Wednesday, May 26, 2010

Wyoming Tea Party.

c. David Grim (taken 5/26/08)

Want to do an interesting little experiment? Google "Wyoming Tea Party". You'll receive thousands of hits regarding the modern-day tax protesters that seem to dominate mainstream media outlets, despite their rather modest numbers. This will likely surprise no one who's been paying attention to national politics during the Obama era. What I find interesting is that a movement that often seems so ill informed about history and modern governance should have been able to completely supplant the legacy of a previous Wyoming Tea party.

Esther Hobart Morris was a tough-as-nails frontierswoman (and first female justice of the peace anywhere on Earth) who held her own exclusive tea party, inviting among the other guests two candidates for the Wyoming territorial legislature who promised her to back women's suffrage if they were elected. The vote was officially given to the fairer sex when the governor signed off on the legislation in 1869. Seventy-year-old Louisa Ann Swain became the first woman ever to cast a vote in a public election.
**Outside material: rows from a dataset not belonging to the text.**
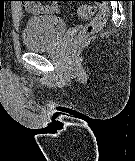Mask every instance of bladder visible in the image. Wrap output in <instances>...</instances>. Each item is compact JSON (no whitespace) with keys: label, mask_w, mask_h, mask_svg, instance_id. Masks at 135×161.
I'll use <instances>...</instances> for the list:
<instances>
[{"label":"bladder","mask_w":135,"mask_h":161,"mask_svg":"<svg viewBox=\"0 0 135 161\" xmlns=\"http://www.w3.org/2000/svg\"><path fill=\"white\" fill-rule=\"evenodd\" d=\"M65 30L66 25L61 17H30L22 33L23 44L33 52L50 50L56 46Z\"/></svg>","instance_id":"bladder-1"}]
</instances>
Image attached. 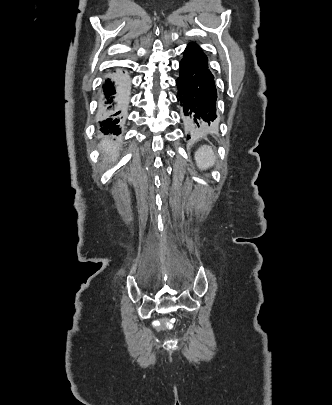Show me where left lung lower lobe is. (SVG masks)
Masks as SVG:
<instances>
[{"label":"left lung lower lobe","instance_id":"left-lung-lower-lobe-1","mask_svg":"<svg viewBox=\"0 0 332 405\" xmlns=\"http://www.w3.org/2000/svg\"><path fill=\"white\" fill-rule=\"evenodd\" d=\"M179 69L177 99L185 128L190 133H201L217 119V90L208 58L197 44L191 43L184 51Z\"/></svg>","mask_w":332,"mask_h":405}]
</instances>
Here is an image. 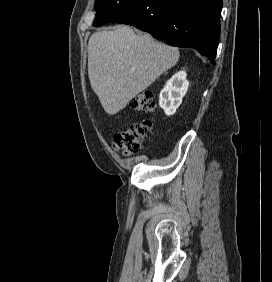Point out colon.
<instances>
[{
    "label": "colon",
    "instance_id": "1",
    "mask_svg": "<svg viewBox=\"0 0 272 282\" xmlns=\"http://www.w3.org/2000/svg\"><path fill=\"white\" fill-rule=\"evenodd\" d=\"M130 108L136 112L151 113L156 105L151 93H144L136 96L130 103ZM152 128L151 121H138L129 124L124 129L116 132L112 139V148L122 152L125 156L137 154L144 139Z\"/></svg>",
    "mask_w": 272,
    "mask_h": 282
}]
</instances>
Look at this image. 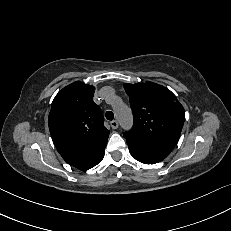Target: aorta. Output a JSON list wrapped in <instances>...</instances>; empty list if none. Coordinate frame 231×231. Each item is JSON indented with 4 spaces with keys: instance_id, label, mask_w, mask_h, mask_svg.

Interestingly some historians have speculated that this official recognition of women's rights was inspired by the dearth of females in the West. Surely a move to enfranchise women would be an enticement to those living in the East, a region that had a glut of eligible ladies after the long and bloody Civil War. But even if the motivation for this historic empowerment was sex, it shouldn't tarnish the accomplishment of a wily older chick who acquired for her sisters unprecedented power. It's just too bad the legacy of these early Wyoming settlers has been eclipsed by a simple GOP-backed opposition group.